*** Entries shown Section Begins ***

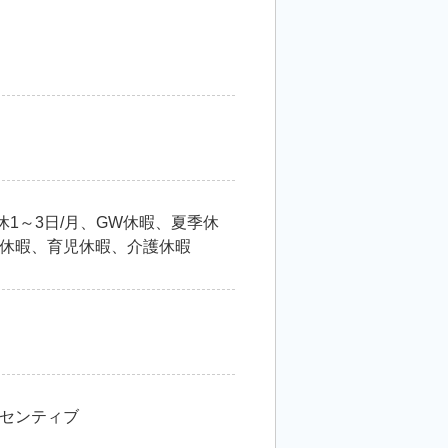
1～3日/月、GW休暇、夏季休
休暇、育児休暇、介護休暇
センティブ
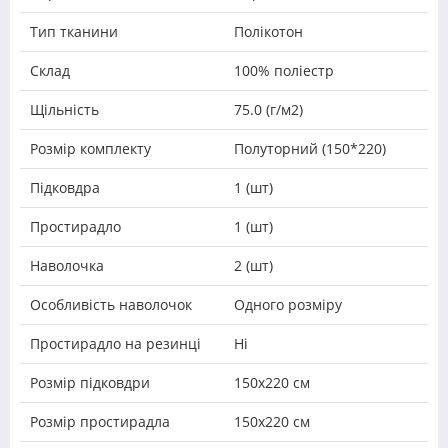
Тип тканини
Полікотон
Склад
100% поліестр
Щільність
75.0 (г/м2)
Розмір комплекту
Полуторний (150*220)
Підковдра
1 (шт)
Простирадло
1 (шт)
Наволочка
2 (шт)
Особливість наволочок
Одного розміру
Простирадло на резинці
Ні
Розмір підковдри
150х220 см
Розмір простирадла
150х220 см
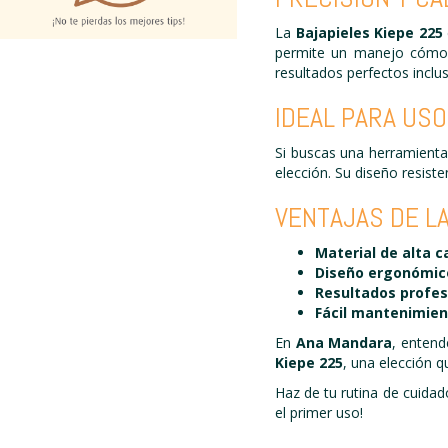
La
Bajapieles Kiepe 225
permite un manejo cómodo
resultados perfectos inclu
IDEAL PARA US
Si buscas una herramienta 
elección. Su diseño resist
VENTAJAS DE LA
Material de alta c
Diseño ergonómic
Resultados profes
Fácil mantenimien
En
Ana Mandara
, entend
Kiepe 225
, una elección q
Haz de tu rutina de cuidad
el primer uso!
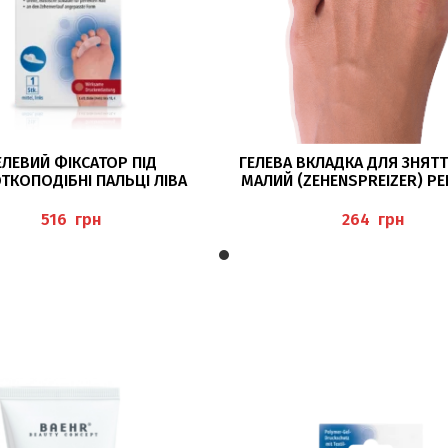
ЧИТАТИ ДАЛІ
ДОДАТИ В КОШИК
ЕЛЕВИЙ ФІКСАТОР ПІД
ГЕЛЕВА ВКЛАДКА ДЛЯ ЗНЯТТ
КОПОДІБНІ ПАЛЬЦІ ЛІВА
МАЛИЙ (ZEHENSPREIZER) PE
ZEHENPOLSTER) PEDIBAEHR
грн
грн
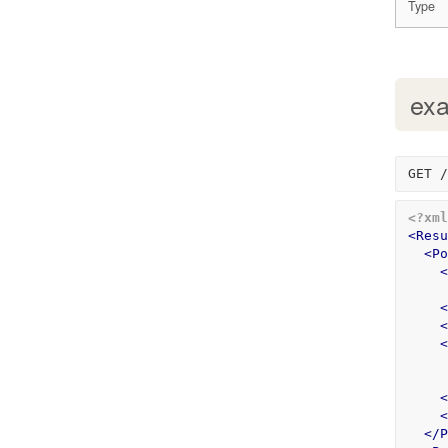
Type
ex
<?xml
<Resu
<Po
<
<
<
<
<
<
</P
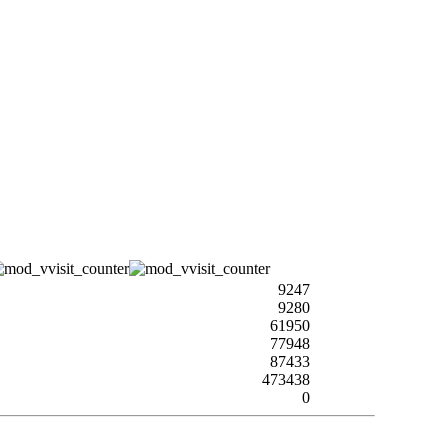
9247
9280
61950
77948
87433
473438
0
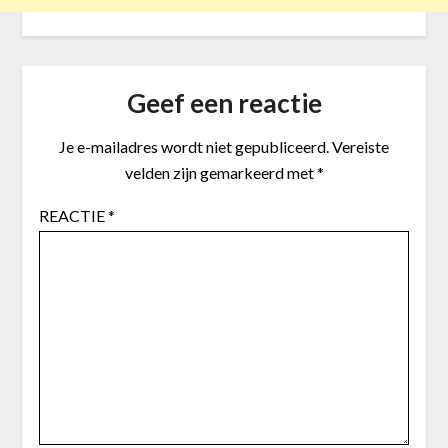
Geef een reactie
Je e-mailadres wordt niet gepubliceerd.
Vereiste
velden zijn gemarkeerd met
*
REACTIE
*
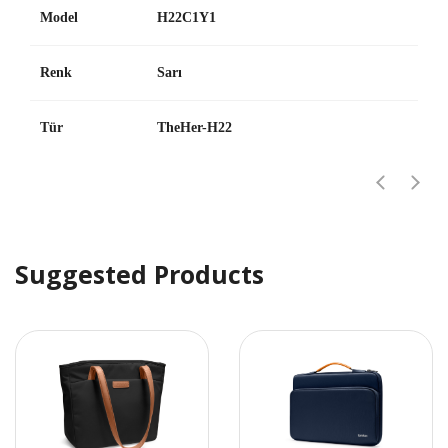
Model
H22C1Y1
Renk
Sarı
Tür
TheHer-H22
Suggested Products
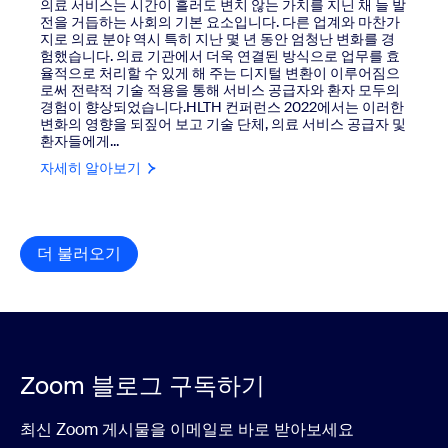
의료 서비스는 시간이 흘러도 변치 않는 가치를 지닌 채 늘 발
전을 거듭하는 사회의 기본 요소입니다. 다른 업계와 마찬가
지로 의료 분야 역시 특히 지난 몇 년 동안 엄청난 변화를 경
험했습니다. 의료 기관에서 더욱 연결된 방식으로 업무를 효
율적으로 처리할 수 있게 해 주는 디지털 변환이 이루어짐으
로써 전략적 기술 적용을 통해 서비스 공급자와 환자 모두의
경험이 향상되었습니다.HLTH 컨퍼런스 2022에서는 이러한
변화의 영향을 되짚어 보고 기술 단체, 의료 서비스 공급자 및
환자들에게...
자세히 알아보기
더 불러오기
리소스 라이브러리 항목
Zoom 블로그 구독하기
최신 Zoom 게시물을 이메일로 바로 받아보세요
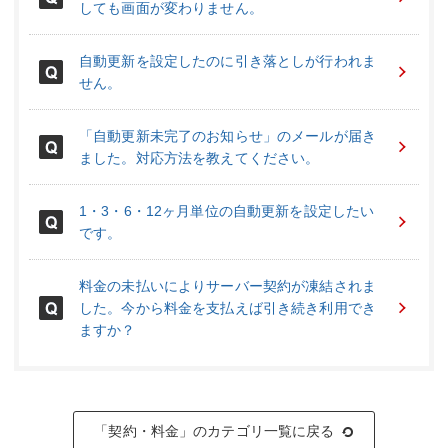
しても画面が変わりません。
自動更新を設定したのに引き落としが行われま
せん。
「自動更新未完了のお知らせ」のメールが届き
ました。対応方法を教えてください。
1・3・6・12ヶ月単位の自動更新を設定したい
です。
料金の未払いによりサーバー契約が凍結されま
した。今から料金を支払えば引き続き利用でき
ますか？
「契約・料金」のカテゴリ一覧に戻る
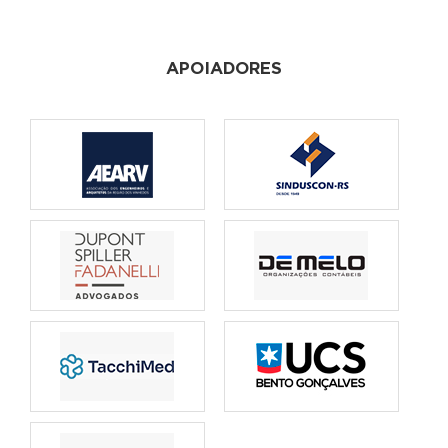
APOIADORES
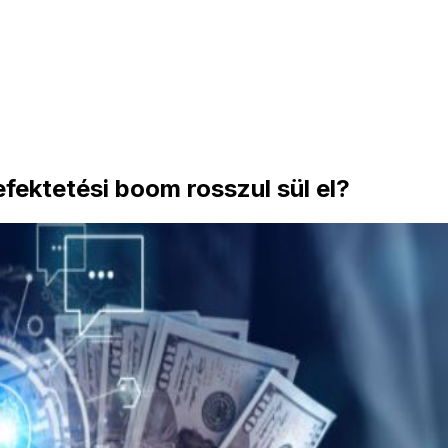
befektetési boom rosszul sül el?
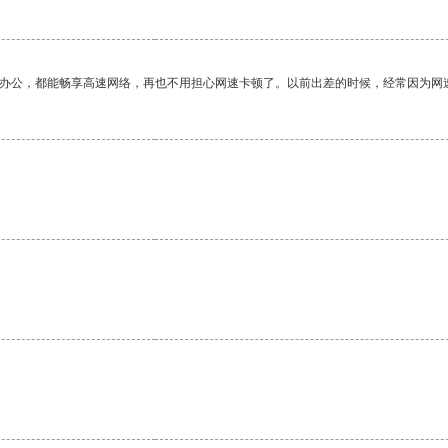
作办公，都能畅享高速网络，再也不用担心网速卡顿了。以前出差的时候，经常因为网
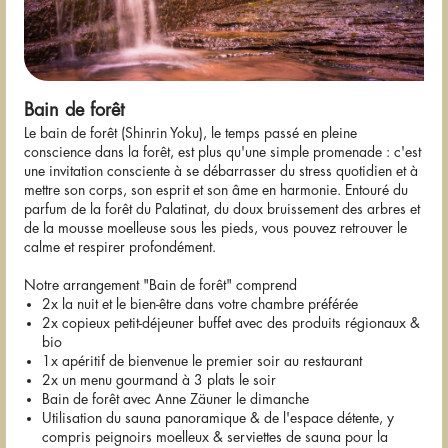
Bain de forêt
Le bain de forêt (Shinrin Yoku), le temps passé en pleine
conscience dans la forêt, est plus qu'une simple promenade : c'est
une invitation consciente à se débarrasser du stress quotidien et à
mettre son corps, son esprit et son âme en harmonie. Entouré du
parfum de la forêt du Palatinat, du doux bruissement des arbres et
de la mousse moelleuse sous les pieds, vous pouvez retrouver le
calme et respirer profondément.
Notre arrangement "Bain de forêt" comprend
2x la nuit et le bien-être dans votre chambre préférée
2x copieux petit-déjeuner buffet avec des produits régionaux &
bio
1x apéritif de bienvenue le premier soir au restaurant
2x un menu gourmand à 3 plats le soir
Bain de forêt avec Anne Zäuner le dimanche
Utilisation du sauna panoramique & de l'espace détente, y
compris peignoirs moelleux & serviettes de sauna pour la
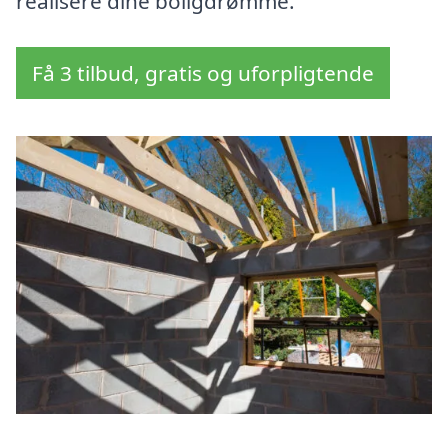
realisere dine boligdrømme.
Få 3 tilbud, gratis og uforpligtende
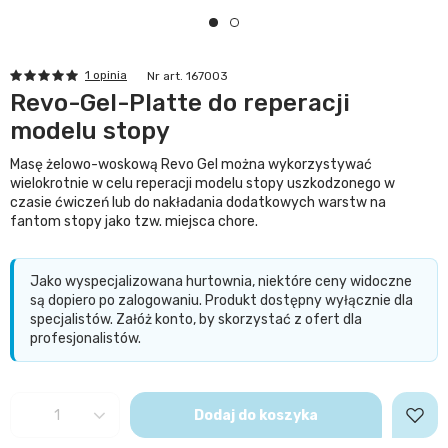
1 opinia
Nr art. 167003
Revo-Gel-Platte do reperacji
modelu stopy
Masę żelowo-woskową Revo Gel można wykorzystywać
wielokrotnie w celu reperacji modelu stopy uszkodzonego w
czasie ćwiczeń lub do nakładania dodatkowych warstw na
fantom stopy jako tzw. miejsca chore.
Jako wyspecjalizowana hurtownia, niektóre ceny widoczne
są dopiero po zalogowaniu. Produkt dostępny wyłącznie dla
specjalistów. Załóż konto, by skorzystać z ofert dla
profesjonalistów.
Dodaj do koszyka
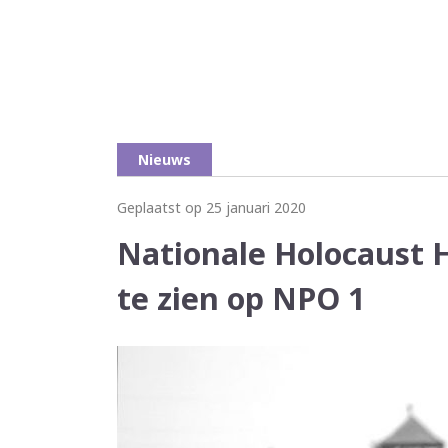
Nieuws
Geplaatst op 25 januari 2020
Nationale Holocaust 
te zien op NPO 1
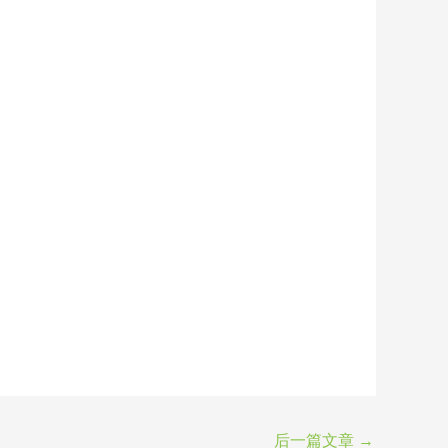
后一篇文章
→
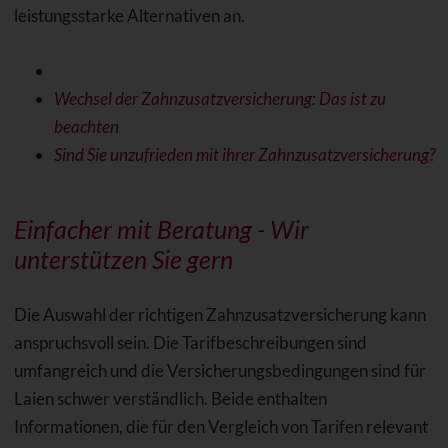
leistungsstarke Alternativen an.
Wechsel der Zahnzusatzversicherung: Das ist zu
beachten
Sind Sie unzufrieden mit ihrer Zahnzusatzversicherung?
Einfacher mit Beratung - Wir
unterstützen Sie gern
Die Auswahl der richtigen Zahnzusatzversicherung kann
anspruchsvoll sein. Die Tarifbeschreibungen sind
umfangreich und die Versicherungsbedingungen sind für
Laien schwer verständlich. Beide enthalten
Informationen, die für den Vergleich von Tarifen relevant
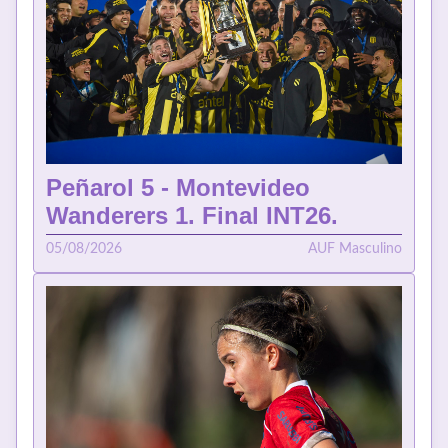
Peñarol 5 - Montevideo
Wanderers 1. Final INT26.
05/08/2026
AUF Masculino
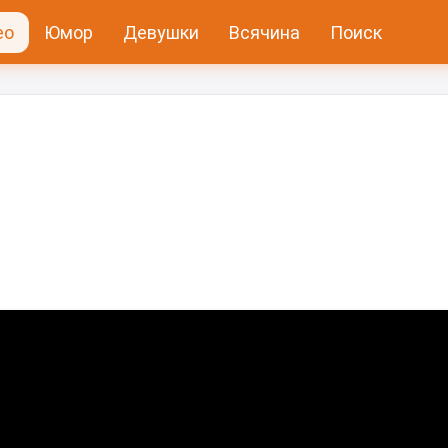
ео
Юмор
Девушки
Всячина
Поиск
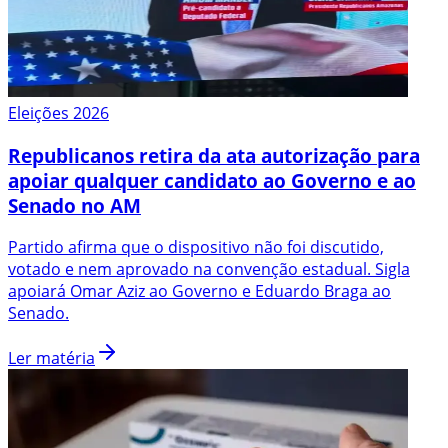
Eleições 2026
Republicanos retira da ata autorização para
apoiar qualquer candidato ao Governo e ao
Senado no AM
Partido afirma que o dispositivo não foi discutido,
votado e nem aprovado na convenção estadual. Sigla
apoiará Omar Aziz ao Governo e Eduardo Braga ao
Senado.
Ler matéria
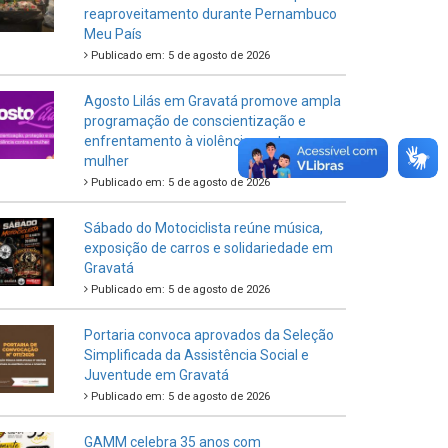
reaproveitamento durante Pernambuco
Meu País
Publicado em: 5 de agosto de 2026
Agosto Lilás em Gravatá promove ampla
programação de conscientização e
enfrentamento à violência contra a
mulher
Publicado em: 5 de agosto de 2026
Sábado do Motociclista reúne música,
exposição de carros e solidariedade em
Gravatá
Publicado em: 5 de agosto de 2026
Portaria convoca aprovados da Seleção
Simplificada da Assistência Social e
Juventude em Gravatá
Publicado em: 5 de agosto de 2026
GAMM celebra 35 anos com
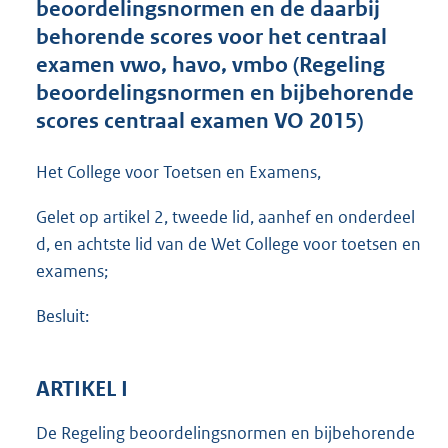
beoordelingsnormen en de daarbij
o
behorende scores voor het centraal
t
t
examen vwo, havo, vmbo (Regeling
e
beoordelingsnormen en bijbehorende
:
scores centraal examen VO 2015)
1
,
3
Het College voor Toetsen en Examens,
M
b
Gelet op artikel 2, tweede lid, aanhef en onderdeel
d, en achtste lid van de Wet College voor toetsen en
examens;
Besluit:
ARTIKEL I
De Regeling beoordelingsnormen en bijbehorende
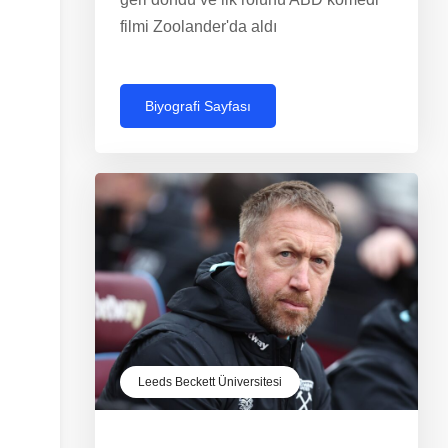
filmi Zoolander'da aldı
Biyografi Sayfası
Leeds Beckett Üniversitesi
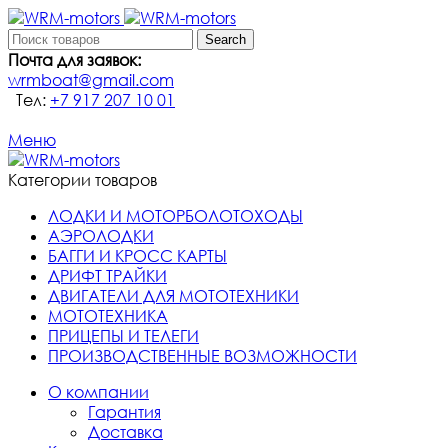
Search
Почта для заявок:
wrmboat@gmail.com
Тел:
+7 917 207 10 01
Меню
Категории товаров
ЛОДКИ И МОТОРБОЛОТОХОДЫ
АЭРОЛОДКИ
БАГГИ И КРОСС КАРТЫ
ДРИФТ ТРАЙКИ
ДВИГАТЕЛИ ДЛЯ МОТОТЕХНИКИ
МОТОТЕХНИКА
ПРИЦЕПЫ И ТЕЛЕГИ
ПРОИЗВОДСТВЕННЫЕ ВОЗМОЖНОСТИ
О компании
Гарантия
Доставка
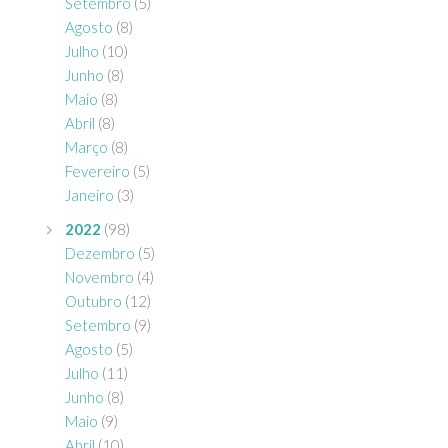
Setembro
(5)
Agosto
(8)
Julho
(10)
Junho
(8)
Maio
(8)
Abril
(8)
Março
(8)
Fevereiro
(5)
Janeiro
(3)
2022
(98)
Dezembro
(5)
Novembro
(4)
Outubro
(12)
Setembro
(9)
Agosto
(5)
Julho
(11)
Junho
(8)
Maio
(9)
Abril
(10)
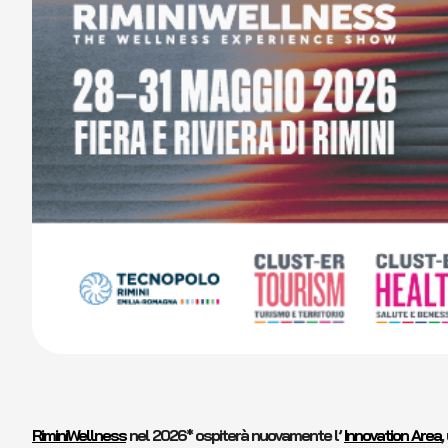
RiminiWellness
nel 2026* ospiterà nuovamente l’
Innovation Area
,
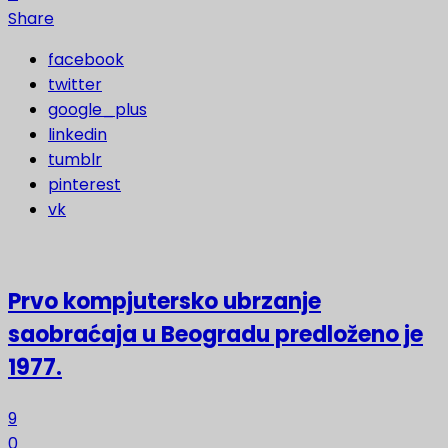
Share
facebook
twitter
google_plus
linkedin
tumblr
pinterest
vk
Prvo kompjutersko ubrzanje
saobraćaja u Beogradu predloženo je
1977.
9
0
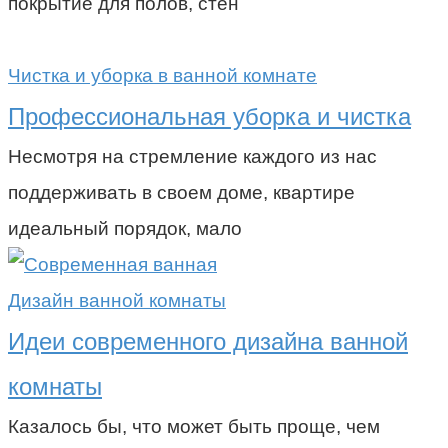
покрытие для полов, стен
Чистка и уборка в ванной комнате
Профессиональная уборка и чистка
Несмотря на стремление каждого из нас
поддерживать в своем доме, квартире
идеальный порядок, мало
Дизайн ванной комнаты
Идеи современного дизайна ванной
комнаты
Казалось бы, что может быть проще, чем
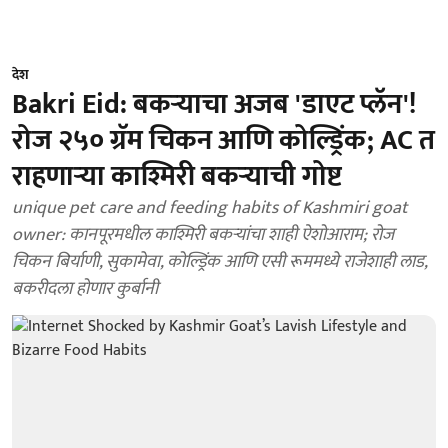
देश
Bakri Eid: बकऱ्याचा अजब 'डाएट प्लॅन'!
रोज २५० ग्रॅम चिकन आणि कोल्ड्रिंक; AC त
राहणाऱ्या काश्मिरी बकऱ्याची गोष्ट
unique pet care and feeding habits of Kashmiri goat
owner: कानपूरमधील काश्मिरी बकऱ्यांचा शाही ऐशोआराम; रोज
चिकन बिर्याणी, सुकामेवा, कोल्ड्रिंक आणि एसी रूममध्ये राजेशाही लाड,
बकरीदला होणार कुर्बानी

*** Entries shown Section Ends ***

Work instructions
The expected output is every line of the records in which the string "Zoom" appears.

Result below
Zoom 블로그 구독하기
최신 Zoom 게시물을 이메일로 바로 받아보세요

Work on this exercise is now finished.